Published: 16 October 2009

Abstract

Background

Cytochrome P450 monoxygenases play an important role in the defence against inhaled toxic compounds and in metabolizing a wide range of xenobiotics and environmental contaminants. In ambient aerosol the ultrafine particle fraction which penetrates deeply into the lungs is considered to be a major factor for adverse health effects. The cells mainly affected by inhaled particles are lung epithelial cells and cells of the monocyte/macrophage lineage.

Results

In this study we have analyzed the effect of a mixture of fine TiO₂ and ultrafine carbon black Printex 90 particles (P90) on the expression of cytochrome P450 1B1 (CYP1B1) in human monocytes, macrophages, bronchial epithelial cells and epithelial cell lines. CYP1B1 expression is strongly down-regulated by P90 in monocytes with a maximum after P90 treatment for 3 h while fine and ultrafine TiO₂ had no effect. CYP1B1 was down-regulated up to 130-fold and in addition CYP1A1 mRNA was decreased 13-fold. In vitro generated monocyte-derived macrophages (MDM), epithelial cell lines, and primary bronchial epithelial cells also showed reduced CYP1B1 mRNA levels.
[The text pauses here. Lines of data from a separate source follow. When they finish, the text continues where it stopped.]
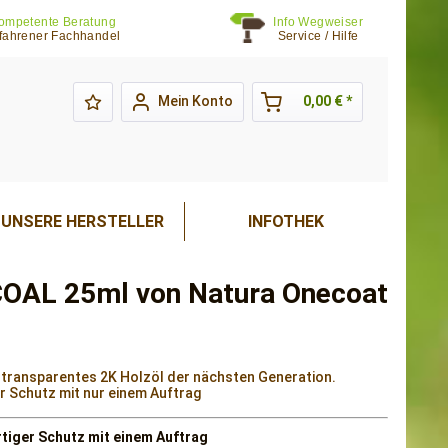
ompetente Beratung
Info Wegweiser
fahrener Fachhandel
Service / Hilfe
Mein Konto
0,00 € *
UNSERE HERSTELLER
INFOTHEK
COAL 25ml von Natura Onecoat
 transparentes 2K Holzöl der nächsten Generation.
er Schutz mit nur einem Auftrag
rtiger Schutz mit einem Auftrag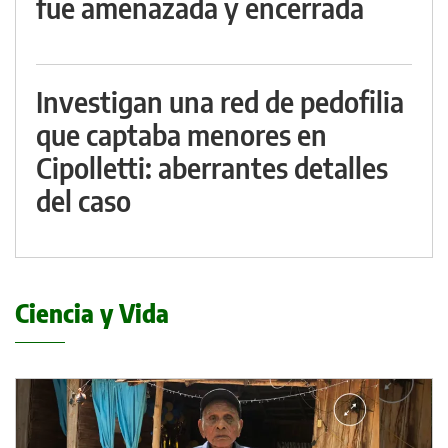
fue amenazada y encerrada
Investigan una red de pedofilia
que captaba menores en
Cipolletti: aberrantes detalles
del caso
Ciencia y Vida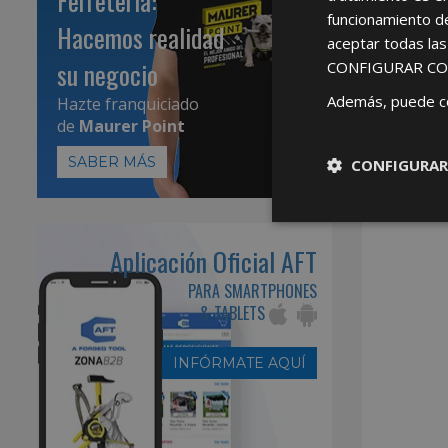
Ferretería:
funcionamiento d
Hacemos realidad
aceptar todas la
su negocio
CONFIGURAR CO
Además, puede c
Hazte franquiciado
de
Maurer Point
SABER MÁS
CONFIGURAR
Aplicación Oficial AFT
PARA SMARTPHONES
& TABLETS
INFÓRMATE AQUÍ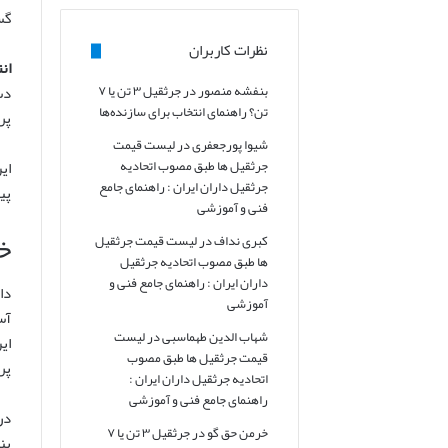
گس
نظرات کاربران
ان
بنفشه منصور
در
جرثقیل ۳ تن یا ۷
تن؟ راهنمای انتخاب برای سازنده‌ها
پر
شیوا پورجعفری
در
لیست قیمت
ای
جرثقیل ها طبق مصوب اتحادیه
جرثقیل داران ایران : راهنمای جامع
پی
فنی و آموزشی
خ
کبری نداف
در
لیست قیمت جرثقیل
ها طبق مصوب اتحادیه جرثقیل
داران ایران : راهنمای جامع فنی و
دا
آموزشی
آس
شهاب الدین طهماسبی
در
لیست
ای
قیمت جرثقیل ها طبق مصوب
پر
اتحادیه جرثقیل داران ایران :
راهنمای جامع فنی و آموزشی
در
خرمن حق گو
در
جرثقیل ۳ تن یا ۷
پن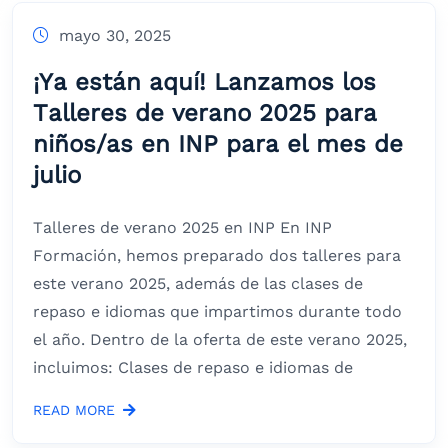
mayo 30, 2025
¡Ya están aquí! Lanzamos los
Talleres de verano 2025 para
niños/as en INP para el mes de
julio
Talleres de verano 2025 en INP En INP
Formación, hemos preparado dos talleres para
este verano 2025, además de las clases de
repaso e idiomas que impartimos durante todo
el año. Dentro de la oferta de este verano 2025,
incluimos: Clases de repaso e idiomas de
READ MORE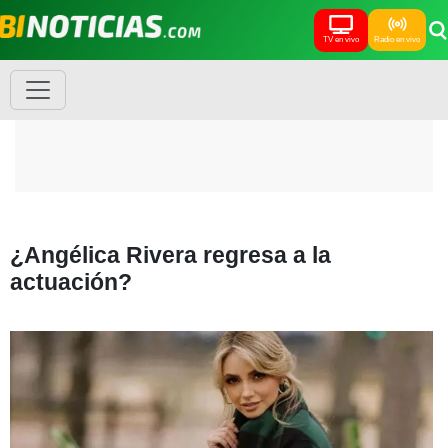
TV en vivo
Radio en vivo
¿Angélica Rivera regresa a la
actuación?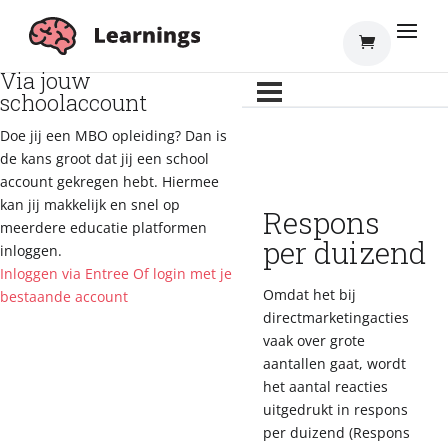
Inloggen
Via jouw
schoolaccount
Doe jij een MBO opleiding? Dan is
de kans groot dat jij een school
account gekregen hebt. Hiermee
kan jij makkelijk en snel op
Respons
meerdere educatie platformen
per duizend
inloggen.
Inloggen via Entree
Of login met je
Omdat het bij
bestaande account
directmarketingacties
vaak over grote
aantallen gaat, wordt
het aantal reacties
uitgedrukt in respons
per duizend (Respons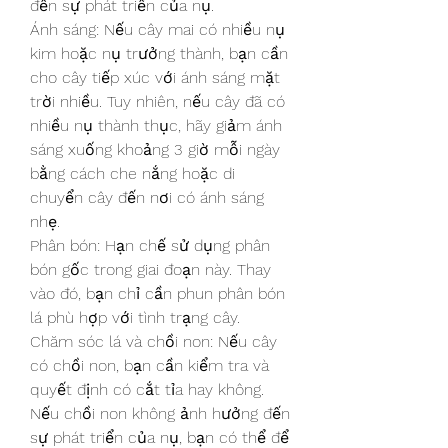
đến sự phát triển của nụ.
Ánh sáng: Nếu cây mai có nhiều nụ 
kim hoặc nụ trưởng thành, bạn cần 
cho cây tiếp xúc với ánh sáng mặt 
trời nhiều. Tuy nhiên, nếu cây đã có 
nhiều nụ thành thục, hãy giảm ánh 
sáng xuống khoảng 3 giờ mỗi ngày 
bằng cách che nắng hoặc di 
chuyển cây đến nơi có ánh sáng 
nhẹ.
Phân bón: Hạn chế sử dụng phân 
bón gốc trong giai đoạn này. Thay 
vào đó, bạn chỉ cần phun phân bón 
lá phù hợp với tình trạng cây.
Chăm sóc lá và chồi non: Nếu cây 
có chồi non, bạn cần kiểm tra và 
quyết định có cắt tỉa hay không. 
Nếu chồi non không ảnh hưởng đến 
sự phát triển của nụ, bạn có thể để 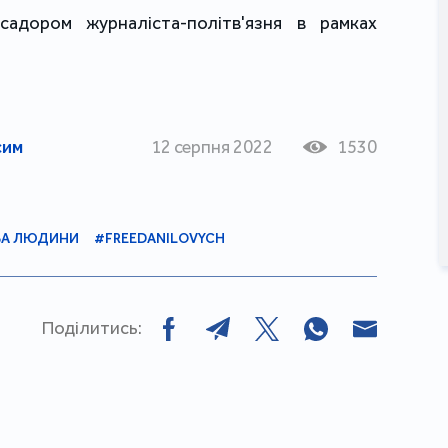
садором журналіста-політв'язня в рамках
сим
12 серпня 2022
1530
ВА ЛЮДИНИ
#FREEDANILOVYCH
Поділитись: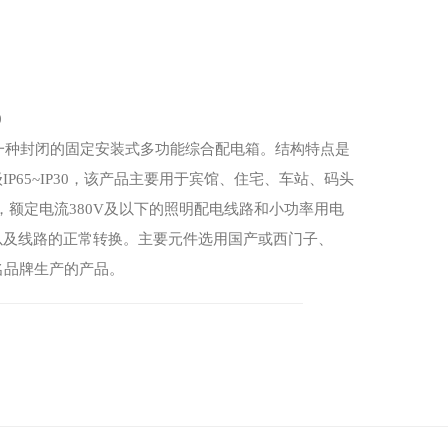
0
一种封闭的固定安装式多功能综合配电箱。结构特点是
P65~IP30，该产品主要用于宾馆、住宅、车站、码头
，额定电流380V及以下的照明配电线路和小功率用电
以及线路的正常转换。主要元件选用国产或西门子、
名品牌生产的产品。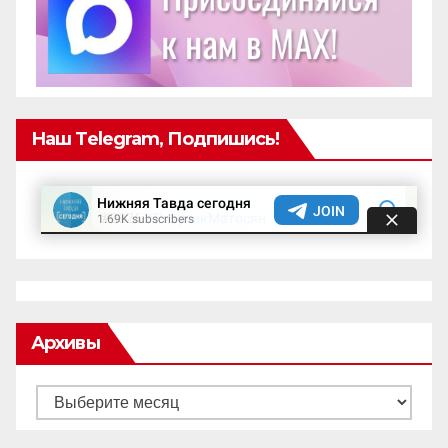
Наш Telegram, Подпишись!
Архивы
Архивы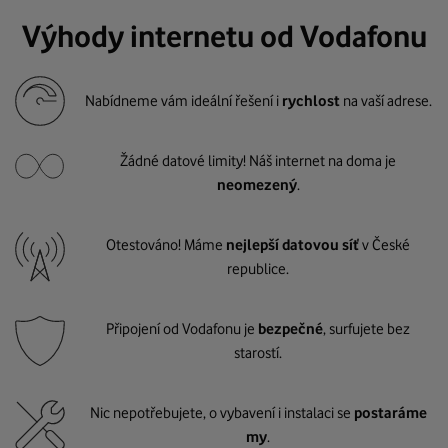
Výhody internetu od Vodafonu
Nabídneme vám ideální řešení i
rychlost
na vaší adrese.
Žádné datové limity! Náš internet na doma je
neomezený
.
Otestováno! Máme
nejlepší datovou síť
v České
republice.
Připojení od Vodafonu je
bezpečné
, surfujete bez
starostí.
Nic nepotřebujete, o vybavení i instalaci se
postaráme
my
.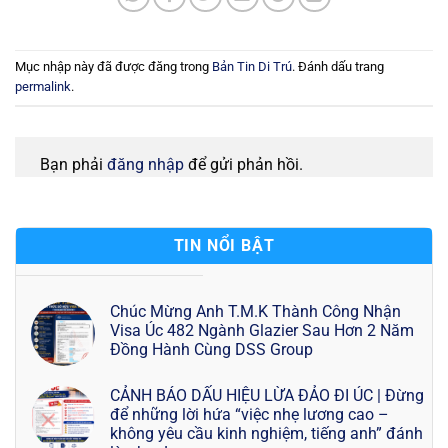
Mục nhập này đã được đăng trong
Bản Tin Di Trú
. Đánh dấu trang
permalink
.
Bạn phải
đăng nhập
để gửi phản hồi.
TIN NỔI BẬT
Chúc Mừng Anh T.M.K Thành Công Nhận
Visa Úc 482 Ngành Glazier Sau Hơn 2 Năm
Đồng Hành Cùng DSS Group
CẢNH BÁO DẤU HIỆU LỪA ĐẢO ĐI ÚC | Đừng
để những lời hứa “việc nhẹ lương cao –
không yêu cầu kinh nghiệm, tiếng anh” đánh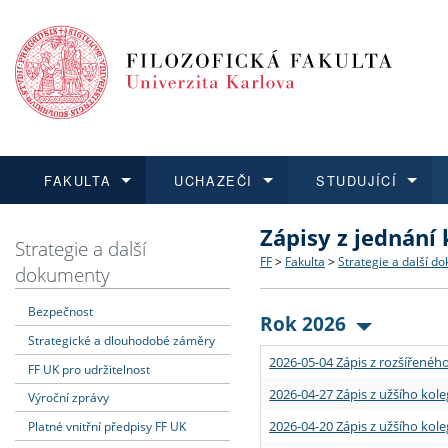
FAKULTA
UCHAZEČI
STUDUJÍCÍ
Zápisy z jednání
FAKULTA
UCHAZEČI
STUDUJÍCÍ
VĚDA A VÝZKUM
ZAHRANIČÍ
Struktura a historie
Co studovat a jak se přihlá
Bakalářské a magisterské
O vědě a výzkumu na FF
Aktuální nabídky a výběrov
Strategie a další
FF
>
Fakulta
>
Strategie a další d
dokumenty
Dozvědět se více
Podat přihlášku
Dozvědět se více
Dozvědět se více
Dozvědět se více
Strategie a další dokumen
Učitelské studijní program
Doktorské studium
Akademické kvalifikace
Vyjíždějící studenti
Bezpečnost
Rok 2026
Strategické a dlouhodobé záměry
Podpora a benefity pro z
Informace k průběhu přijím
Rigorózní řízení
Granty a projekty
Přijíždějící studenti
2026-05-04 Zápis z rozšířeného
FF UK pro udržitelnost
Absolventi fakulty
Vyjíždějící zaměstnanci
2026-04-27 Zápis z užšího kole
Výroční zprávy
2026-04-20 Zápis z užšího kole
Platné vnitřní předpisy FF UK
Fakultní školy FF UK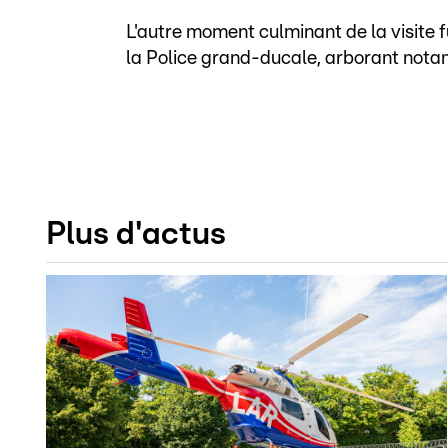
L'autre moment culminant de la visite 
la Police grand-ducale, arborant no
Plus d'actus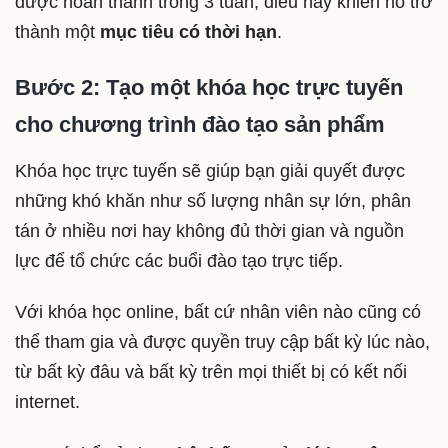
được hoàn thành trong 3 tuần, điều này khiến nó trở
thành một
mục tiêu có thời hạn
.
Bước 2: Tạo một khóa học trực tuyến
cho chương trình đào tạo sản phẩm
Khóa học trực tuyến sẽ giúp bạn giải quyết được
những khó khăn như số lượng nhân sự lớn, phân
tán ở nhiều nơi hay không đủ thời gian và nguồn
lực để tổ chức các buổi đào tạo trực tiếp.
Với khóa học online, bất cứ nhân viên nào cũng có
thể tham gia và được quyền truy cập bất kỳ lúc nào,
từ bất kỳ đâu và bất kỳ trên mọi thiết bị có kết nối
internet.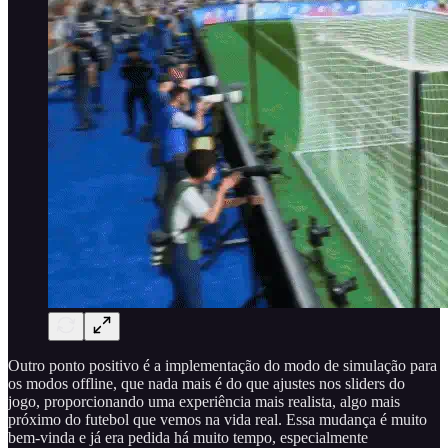
Outro ponto positivo é a implementação do modo de simulação para
os modos offline, que nada mais é do que ajustes nos sliders do
jogo, proporcionando uma experiência mais realista, algo mais
próximo do futebol que vemos na vida real. Essa mudança é muito
bem-vinda e já era pedida há muito tempo, especialmente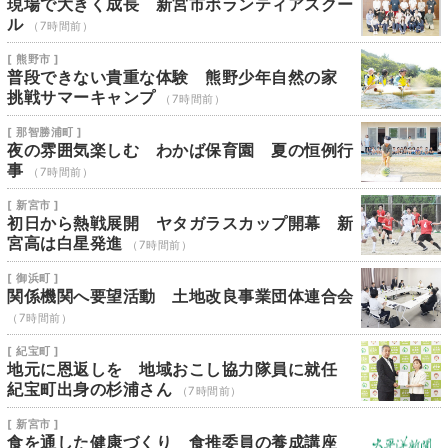
現場で大きく成長 新宮市ボランティアスクー
ル
（7時間前）
[ 熊野市 ]
普段できない貴重な体験 熊野少年自然の家
挑戦サマーキャンプ
（7時間前）
[ 那智勝浦町 ]
夜の雰囲気楽しむ わかば保育園 夏の恒例行
事
（7時間前）
[ 新宮市 ]
初日から熱戦展開 ヤタガラスカップ開幕 新
宮高は白星発進
（7時間前）
[ 御浜町 ]
関係機関へ要望活動 土地改良事業団体連合会
（7時間前）
[ 紀宝町 ]
地元に恩返しを 地域おこし協力隊員に就任
紀宝町出身の杉浦さん
（7時間前）
[ 新宮市 ]
食を通した健康づくり 食推委員の養成講座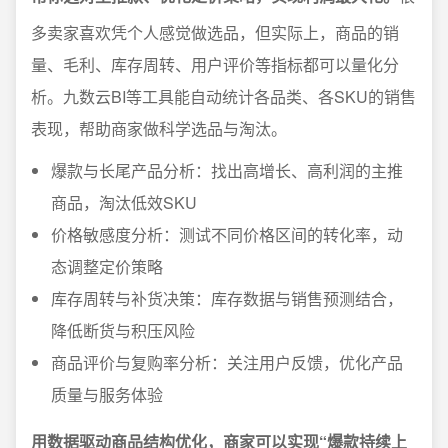
多卖家喜欢凭个人感觉做选品，但实际上，商品的销
量、毛利、库存周转、用户评价等指标都可以量化分
析。九数云BI等工具能自动统计各品类、各SKU的销售
表现，帮助商家做科学选品与淘汰。
爆款与长尾产品分析：找出高增长、高利润的主推
商品，淘汰低效SKU
价格敏感度分析：测试不同价格区间的转化率，动
态调整定价策略
库存周转与补货决策：库存数据与销售预测结合，
降低断货与积压风险
商品评价与复购率分析：关注用户反馈，优化产品
质量与服务体验
用数据驱动商品结构优化，商家可以实现“爆款持续上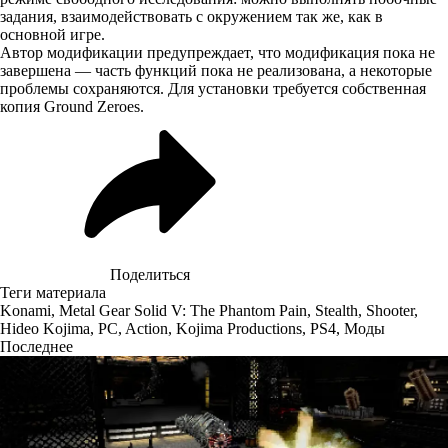
задания, взаимодействовать с окружением так же, как в
основной игре.
Автор модификации предупреждает, что модификация пока не
завершена — часть функций пока не реализована, а некоторые
проблемы сохраняются. Для установки требуется собственная
копия Ground Zeroes.
Поделиться
Теги материала
Konami
,
Metal Gear Solid V: The Phantom Pain
,
Stealth
,
Shooter
,
Hideo Kojima
,
PC
,
Action
,
Kojima Productions
,
PS4
,
Моды
Последнее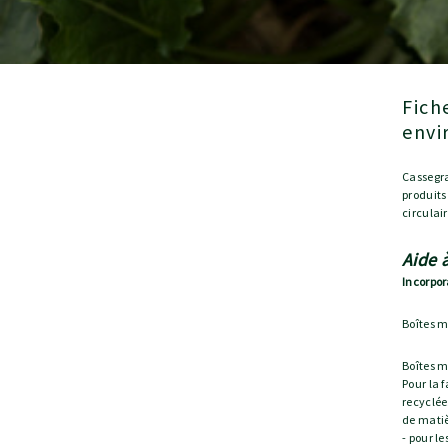
Fiche produit relative aux qualités et caractéristiques
envi
Cassegra
produits
circulai
Aide 
Incorpor
Boîtes m
Boîtes m
Pour la 
recyclée
de matiè
- pour l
Benzo[a]pyrene (BaP) is inducing CYB1B1 but ultrafine P90 can still down-regulate gene expression at 0.1 μM of BaP. The P90-induced reduction of CYP1B1 was also demonstrated at the protein level using Western blot analysis.

Conclusion

These data suggest that the P90-induced reduction of CYP gene expression may interfere with the activation and/or detoxification capabilities of inhaled toxic compounds.